(Collection entries)
──────
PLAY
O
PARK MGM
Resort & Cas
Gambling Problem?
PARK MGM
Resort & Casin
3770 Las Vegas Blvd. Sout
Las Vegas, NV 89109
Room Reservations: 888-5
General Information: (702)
──────
* ABOUT THIS EXERCISE
Copy each line of the records that contains the word "Vegas".

* YOUR SOLUTION
3770 Las Vegas Blvd. Sout
Las Vegas, NV 89109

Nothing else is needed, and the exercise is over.